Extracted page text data
=== Section Start ===
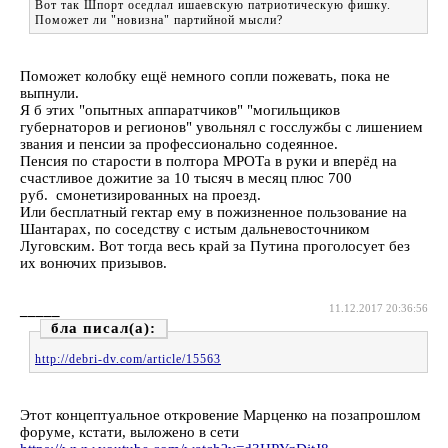
Вот так Шпорт оседлал ишаевскую патриотическую фишку.
Поможет ли "новизна" партийной мысли?
Поможет колобку ещё немного сопли пожевать, пока не
выпнули.
Я б этих "опытных аппаратчиков" "могильщиков
губернаторов и регионов" увольнял с госслужбы с лишением
звания и пенсии за профессионально содеянное.
Пенсия по старости в полтора МРОТа в руки и вперёд на
счастливое дожитие за 10 тысяч в месяц плюс 700
руб. смонетизированных на проезд.
Или бесплатный гектар ему в пожизненное пользование на
Шантарах, по соседству с истым дальневосточником
Луговским. Вот тогда весь край за Путина проголосует без
их вонючих призывов.
_____
11.12.2017 20:36:56
бла
http://debri-dv.com/article/15563
Этот концептуальное откровение Марценко на позапрошлом
форуме, кстати, выложено в сети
=== Section End ===
> [WHAT YOU NEED TO DO]: Word for word, return the lines from the one holding "звания и пенсии за профессионально содеянное." through the end of the entries above.

> [SOLUTION TO THE EXERCISE]:
звания и пенсии за профессионально содеянное.
Пенсия по старости в полтора МРОТа в руки и вперёд на
счастливое дожитие за 10 тысяч в месяц плюс 700
руб. смонетизированных на проезд.
Или бесплатный гектар ему в пожизненное пользование на
Шантарах, по соседству с истым дальневосточником
Луговским. Вот тогда весь край за Путина проголосует без
их вонючих призывов.
_____
11.12.2017 20:36:56
бла
http://debri-dv.com/article/15563
Этот концептуальное откровение Марценко на позапрошлом
форуме, кстати, выложено в сети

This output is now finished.